June 1, 1998
Johns Hopkins scientists have developed a vaccine that, in mice, can alert the immune system to the presence of stray cancer cells and significantly reduce their blood-borne spread.
"Metastatic cancer, or cancer that is spreading from its site of origin, is among the toughest stages of cancer to treat," says Hongxiu Ji, M.D., postdoctoral fellow. "Our findings suggest cancer vaccines could be an important tool for preventing and treating the spread of cancers."
Giving the vaccine prior to a tail vein injection of cancer cells prevented development of metastatic lung tumors in eight of 10 mice, while all the mice in two control groups that received cancer cells but no vaccine developed tumors. A second test against established lung cancer showed that the vaccine completely eliminated tumors in 50 percent of mice.
Ji presents her results, funded by the National Institutes of Health and the Richard W. TeLinde endowment, at this week's meeting of the American Society of Gene Therapy in Seattle.
The vaccine takes advantage of a protein, E7, produced by the human papilloma virus and commonly found in cervical cancers and their metastatic cancers. To make the vaccine, scientists altered vaccinia, a common virus, to include a gene for E7 and a molecular signal. The vaccine infects cells in the body, causing them to make E7, and the molecular signal triggers a chain reaction that calls E7 to the immune system's attention. This leads to an immune system attack on all cells that contain the protein--including the cancer cells.
To test whether the vaccine is effective against metastatic cervical cancer, Ji and her colleagues developed a line of tumor cells by genetically altering mouse lung cells to include E7. This made the cells similar to cervical cancer cells. She then showed that a tail vein injection of the cancer cells could cause lung tumors in mice in two weeks.
Tests showed the vaccine could prevent this process in a significant portion of the mice tested and that it could eliminate already established lung tumors.

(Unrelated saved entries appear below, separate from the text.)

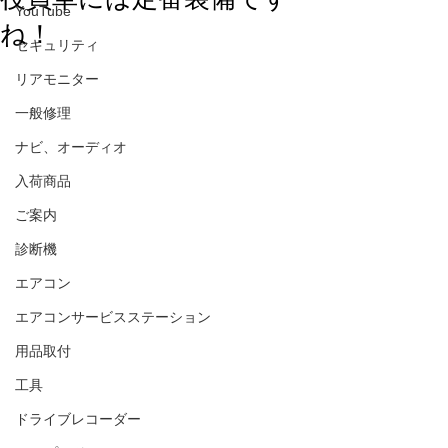
YouTube
ね！
セキュリティ
リアモニター
一般修理
ナビ、オーディオ
入荷商品
ご案内
診断機
エアコン
エアコンサービスステーション
用品取付
工具
ドライブレコーダー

"Ji's results demonstrate the potency of the vaccine and give hope that immunotherapy may help us control metastatic cancers," says T.C. Wu, M.D., Ph.D., associate professor of pathology. "The strategy we've used to develop this vaccine can also be used for other virus-associated cancers and any cancer that expresses a unique protein not found elsewhere in the body."
The principle disadvantage to the current vaccine, Ji notes, is that it may not be possible to use a second time in the same patient. Researchers believe that one exposure will sensitize the immune system to vaccinia, leading it to sweep up a second dose before it can infect cells and start the chain reaction.
Scientists currently are working on new approaches to overcome this problem, including direct administration of the E7 gene with a gene gun, so-called "naked" DNA vaccination. Plans also are being made for an initial human trial of the current vaccine.
Other study authors were Wu, Edwin Chang, Ken-Yu Lin, Robert Kurman, and Drew Pardoll.